# Need a Ride: Last Week of 2008



## YakAttack (Oct 8, 2007)

I have the opportunity to stay on Perdido Key from around Dec. 26th through Jan 3rd. I would be staying with my in-laws, so I don't want to come down unless I can go out fishin' while I'm there. I would be interested in offshore or inshore / nearshore. I would be happy to pay my share of fuel bait, ice, etc.
What do you think? Will I have much luck finding a trip or two?
Thanks for your help!


----------



## KPL (Sep 27, 2007)

Just talked to your mother-in-law. :hoppingmad:hoppingmadShe said stay your ass at home................LOL


----------



## submariner (Oct 2, 2007)

I will be in the area during that time and will be doing some fishing.
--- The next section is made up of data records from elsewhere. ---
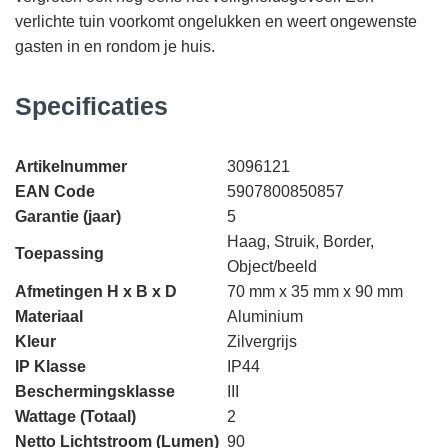
verlichte tuin voorkomt ongelukken en weert ongewenste
gasten in en rondom je huis.
Specificaties
Artikelnummer
3096121
EAN Code
5907800850857
Garantie (jaar)
5
Haag, Struik, Border,
Toepassing
Object/beeld
Afmetingen H x B x D
70 mm x 35 mm x 90 mm
Materiaal
Aluminium
Kleur
Zilvergrijs
IP Klasse
IP44
Beschermingsklasse
III
Wattage (Totaal)
2
Netto Lichtstroom (Lumen)
90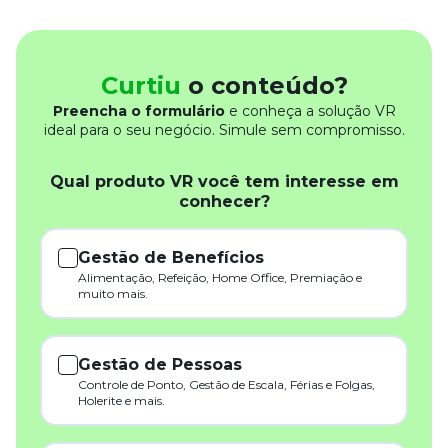
Curtiu
o conteúdo?
Preencha o formulário
e conheça a solução VR
ideal para o seu negócio. Simule sem compromisso.
Qual produto VR você tem interesse em
conhecer?
Gestão de Benefícios
Alimentação, Refeição, Home Office, Premiação e
muito mais.
Gestão de Pessoas
Controle de Ponto, Gestão de Escala, Férias e Folgas,
Holerite e mais.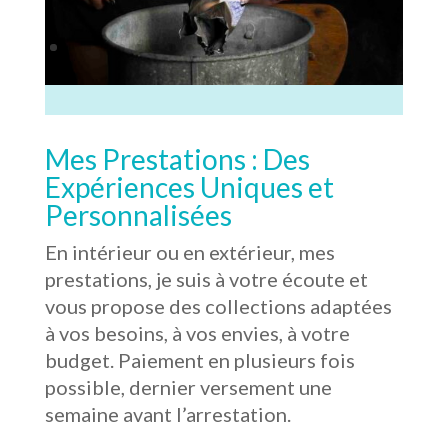
Mes Prestations : Des
Expériences Uniques et
Personnalisées
En intérieur ou en extérieur, mes
prestations, je suis à votre écoute et
vous propose des collections adaptées
à vos besoins, à vos envies, à votre
budget. Paiement en plusieurs fois
possible, dernier versement une
semaine avant l’arrestation.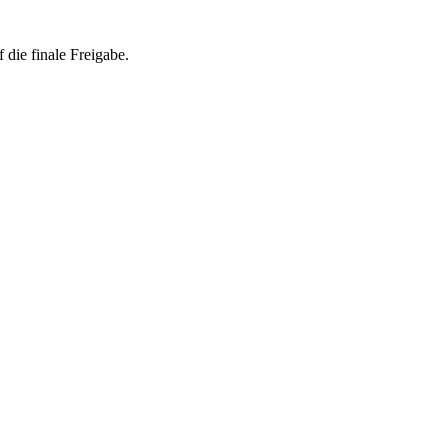
 die finale Freigabe.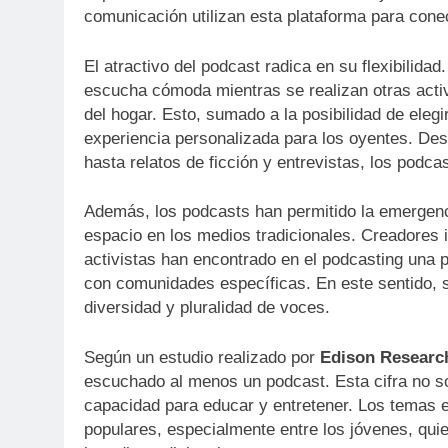
comunicación utilizan esta plataforma para cone
El atractivo del podcast radica en su flexibilida
escucha cómoda mientras se realizan otras activ
del hogar. Esto, sumado a la posibilidad de elegi
experiencia personalizada para los oyentes. Des
hasta relatos de ficción y entrevistas, los podc
Además, los podcasts han permitido la emergen
espacio en los medios tradicionales. Creadores 
activistas han encontrado en el podcasting una p
con comunidades específicas. En este sentido, s
diversidad y pluralidad de voces.
Según un estudio realizado por
Edison Researc
escuchado al menos un podcast. Esta cifra no sol
capacidad para educar y entretener. Los temas e
populares, especialmente entre los jóvenes, quie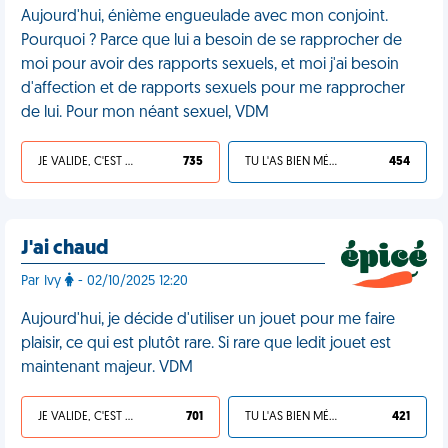
Aujourd'hui, énième engueulade avec mon conjoint.
Pourquoi ? Parce que lui a besoin de se rapprocher de
moi pour avoir des rapports sexuels, et moi j'ai besoin
d'affection et de rapports sexuels pour me rapprocher
de lui. Pour mon néant sexuel, VDM
JE VALIDE, C'EST UNE VDM
735
TU L'AS BIEN MÉRITÉ
454
J'ai chaud
Par Ivy
- 02/10/2025 12:20
Aujourd'hui, je décide d'utiliser un jouet pour me faire
plaisir, ce qui est plutôt rare. Si rare que ledit jouet est
maintenant majeur. VDM
JE VALIDE, C'EST UNE VDM
701
TU L'AS BIEN MÉRITÉ
421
I have a 23 foot pro line. Since I often go by myself, should room for you. Get in touch whenyou are in the area. 

Ed Yusis 850 857 1039 [email protected]


----------



## jjam (Dec 9, 2007)

Submariner, I worry about your safety...don't go alone eh..he...give me a call 850 393 3759..I hv a 22 Wellcraft WA and hv been out there alone myself during the week when others can't go...sounds like we could hook up for a trip and fishsafer...I fish out P-cola and launch at Shoreline...

Jimmy


----------



## submariner (Oct 2, 2007)

Sounds like a plan. Will do Ed


----------